O ex-presidente da Venezuela, Nicolás Maduro, e sua esposa, Cilia Flores, foram levados nesta quarta-feira para uma corte federal em Nova York, após serem capturados em uma operação que autoridades venezuelanas classificam como sequestro. A transferência ocorreu poucas horas depois da detenção do casal, em meio à escalada de tensões entre Caracas e Washington.

Segundo informações divulgadas por fontes ligadas ao governo dos Estados Unidos, Maduro foi apresentado à Justiça norte-americana para responder a acusações relacionadas a crimes transnacionais, incluindo tráfico de drogas, corrupção e lavagem de dinheiro. A esposa do ex-presidente também é alvo de investigações e já havia sido citada em processos anteriores conduzidos por autoridades norte-americanas.
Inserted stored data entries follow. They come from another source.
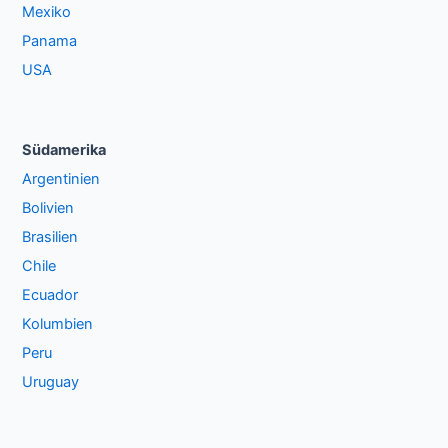
Mexiko
Panama
USA
Südamerika
Argentinien
Bolivien
Brasilien
Chile
Ecuador
Kolumbien
Peru
Uruguay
O governo venezuelano reagiu duramente ao episódio, afirmando que a ação viola o direito internacional e a soberania do país. Em comunicado oficial, Caracas classificou a operação como uma “agressão direta” e prometeu recorrer a organismos internacionais para contestar a legalidade da captura e da transferência aos Estados Unidos.

Autoridades norte-americanas, por sua vez, afirmam que a operação foi conduzida dentro da lei e em cooperação com aliados internacionais. Segundo o Departamento de Justiça, o caso será julgado em Nova York por envolver crimes com impactos diretos no sistema financeiro e na segurança dos Estados Unidos.

A apresentação de Maduro à Corte marca um novo capítulo na crise diplomática entre os dois países e pode aprofundar o isolamento internacional da Venezuela. Analistas avaliam que o episódio tende a gerar forte repercussão política na América Latina e a intensificar o debate sobre intervenções, sanções e jurisdição internacional.